Google Next is a one day conference where Google presents their Cloud Platform products.
The keynote gave an overview of Google’s philosophy and some the products. Cloud is the fastest growing product at Google and is the biggest change for companies in general. Enterprises are realising that they need to move to the cloud in order to be more agile, and that the cloud is more secure than their own data centers.
Google’s philosophy is to promote the cloud in general and put themselves in a good position among all the providers. They see themselves as being better for the community - in terms of open standards, as well as green data centers - and the most innovative - several times they mentioned that they’ve been developing and using the technology for 15 years and have learnt what works and what doesn’t. It’s already well known that Google makes their own optimized hardware for their data centers, but they’ve now reached the point where the network is the bottleneck and they’ve designed their own internal network that’s capable of 1 petabit/second, and built up a worldwide network that brings the connection from the data centers closer to the clients. They mostly avoided mentioning Amazon and Azure, but said that different cloud platforms have different pros and cons. Google’s cloud is more stable and reliable, but not necessarily as performant as the others.
The products that were highlighted in the keynote:
The original Google Cloud product. Platform-As-A-Service. Lets you just write the code, in Python, Java, PHP or Go. Auto-scaling down to zero.
Infrastructure-As-A-Service. Cleverer than just virtual machines, with features such as live migrate which allows hardware and software updates without downtime, and preemptible VM which allows immediate and automatic scaling for a greater cost saving.
Container Engine (beta) and Container Registry (GA)
Managed Docker containers. Google has developed Kubernetes which is an open source container manager. Containers are self-contained applications that contain all their dependencies and can be quickly deployed locally and on the cloud. The containers are an open format and so can be deployed to any cloud provider.
This covers many products including Bigtable (beta), NoSQL Datastore and regular SQL (MySQL).
Google invented MapReduce and Hadoop but discovered that it doesn’t work well at huge scale. They’ve now moved on to BigQuery and Dataflow (beta) which perform near-real-time queries on big data.
They also mentioned Nearline storage which provides cheap archive storage with quick access. Data can be accessed in a few seconds, as opposed to Amazon Glacier which is a few hours. The same API is used for all storage options.
After the keynote the presentations split off into two tracks, so I stuck with the developer track which had the following four talks.
Described the architecture they used to make a 3D photo product using off-the-shelf components.

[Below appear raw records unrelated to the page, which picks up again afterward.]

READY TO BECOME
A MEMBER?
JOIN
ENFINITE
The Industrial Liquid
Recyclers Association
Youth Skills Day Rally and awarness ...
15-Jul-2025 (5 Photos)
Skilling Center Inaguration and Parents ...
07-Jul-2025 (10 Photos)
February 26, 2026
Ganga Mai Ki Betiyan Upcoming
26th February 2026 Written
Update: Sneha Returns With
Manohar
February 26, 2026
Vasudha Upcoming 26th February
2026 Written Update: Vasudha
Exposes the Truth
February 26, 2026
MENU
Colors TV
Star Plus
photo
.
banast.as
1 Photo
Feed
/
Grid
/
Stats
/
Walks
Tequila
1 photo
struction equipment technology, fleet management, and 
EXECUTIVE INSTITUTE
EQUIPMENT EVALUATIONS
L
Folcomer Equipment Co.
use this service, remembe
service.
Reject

They set up a load of Nexus 5’s in a circle and used the cloud to process the pictures and make a 3D animated GIF. This included blob Storage, Pub/Sub messaging, and Compute.
Similar to the previous talk, they used an example application to explain a product, in this case Firebase, which is a cross-platform real-time database. The game was asteroids where every update on every device was sent to the cloud database and immediately updated on all the other devices.

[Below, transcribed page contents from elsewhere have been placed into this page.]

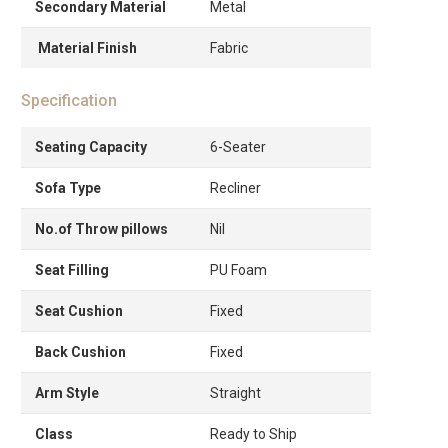
Secondary Material
Metal
Material Finish
Fabric
Specification
Seating Capacity
6-Seater
Sofa Type
Recliner
No.of Throw pillows
Nil
Seat Filling
PU Foam
Seat Cushion
Fixed
Back Cushion
Fixed
Arm Style
Straight
Class
Ready to Ship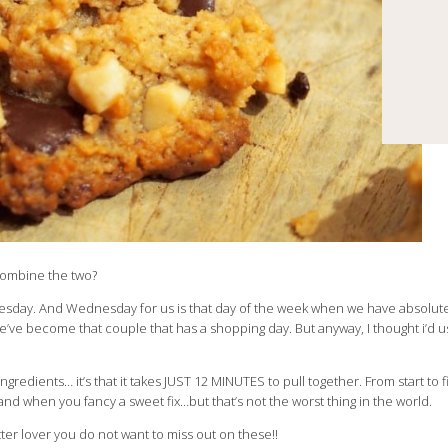
 combine the two?
day. And Wednesday for us is that day of the week when we have absolute
e’ve become that couple that has a shopping day. But anyway, I thought i’d 
gredients… it’s that it takes JUST 12 MINUTES to pull together. From start to fini
d when you fancy a sweet fix…but that’s not the worst thing in the world.
tter lover you do not want to miss out on these!!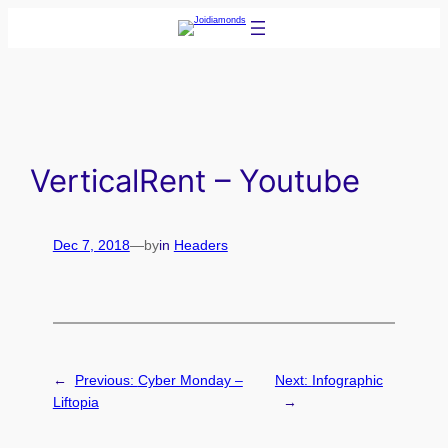
Skip
to
content
VerticalRent – Youtube
Dec 7, 2018
—
by
in
Headers
←
Previous:
Cyber Monday –
Next:
Infographic
Liftopia
→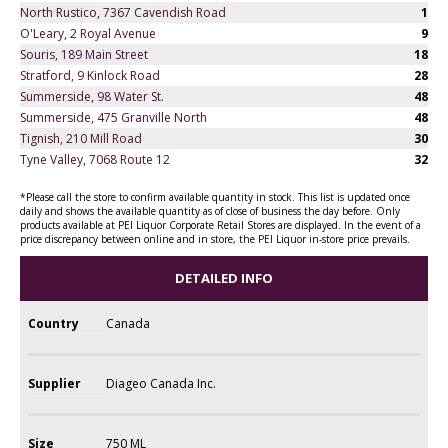
North Rustico, 7367 Cavendish Road
1
O'Leary, 2 Royal Avenue
9
Souris, 189 Main Street
18
Stratford, 9 Kinlock Road
28
Summerside, 98 Water St.
48
Summerside, 475 Granville North
48
Tignish, 210 Mill Road
30
Tyne Valley, 7068 Route 12
32
*Please call the store to confirm available quantity in stock. This list is updated once
daily and shows the available quantity as of close of business the day before. Only
products available at PEI Liquor Corporate Retail Stores are displayed. In the event of a
price discrepancy between online and in store, the PEI Liquor in-store price prevails.
DETAILED INFO
Country
Canada
Supplier
Diageo Canada Inc.
Size
750 ML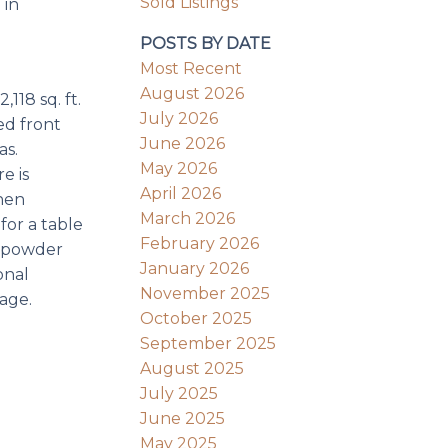
Sold Listings
 in
POSTS BY DATE
Most Recent
August 2026
118 sq. ft.
July 2026
ed front
June 2026
as.
May 2026
e is
April 2026
hen
March 2026
for a table
February 2026
, powder
January 2026
onal
November 2025
age.
October 2025
September 2025
August 2025
July 2025
June 2025
May 2025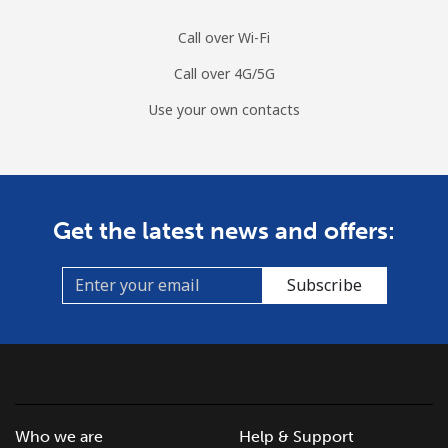
Call over Wi-Fi
Call over 4G/5G
Use your own contacts
Get the latest news and offers:
Subscribe
Who we are
Help & Support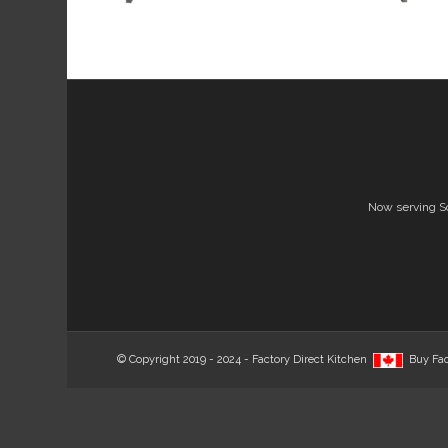
Now serving S
© Copyright 2019 - 2024 - Factory Direct Kitchen
Buy Fac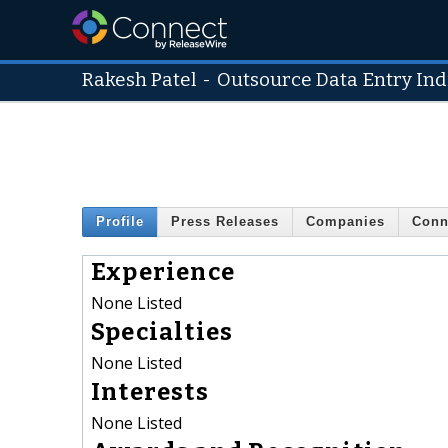
Rakesh Patel
-
Outsource Data Entry Ind
Profile
Press Releases
Companies
Conn
Experience
None Listed
Specialties
None Listed
Interests
None Listed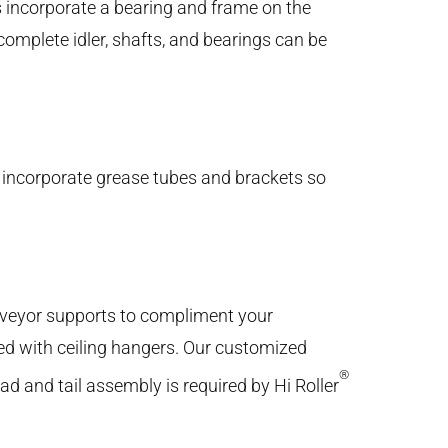
 incorporate a bearing and frame on the
complete idler, shafts, and bearings can be
incorporate grease tubes and brackets so
veyor supports to compliment your
ed with ceiling hangers. Our customized
®
ead and tail assembly is required by Hi Roller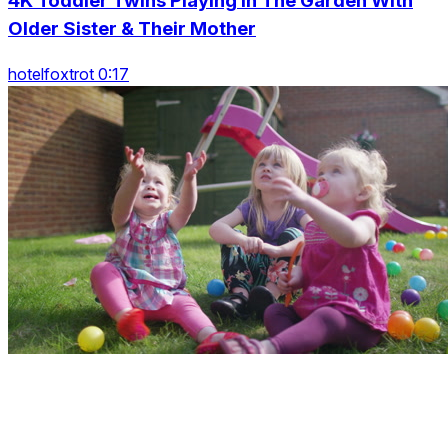
4K Toddler Twins Playing In The Garden With
Older Sister & Their Mother
hotelfoxtrot 0:17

Demonstration of Kubernetes running locally to manage desired state of a cluster of Docker containers. It has a nice visualization of the state.
Nice demonstration of how quickly and easily you can use BigQuery to run SQL-like queries on big data. It also included Dataflow to get the data from external sources. He did complex queries on a few hundred GB of json data and it took around 30 seconds, which is much less time than it would take even to just read that from disk, but it’s reading and doing the map/shuffle/reduce in parallel on hundreds of machines, and you’re only billed for the time that it’s actually running.
One of the partners of the event was Tableau who can make some nice visualizations of the data.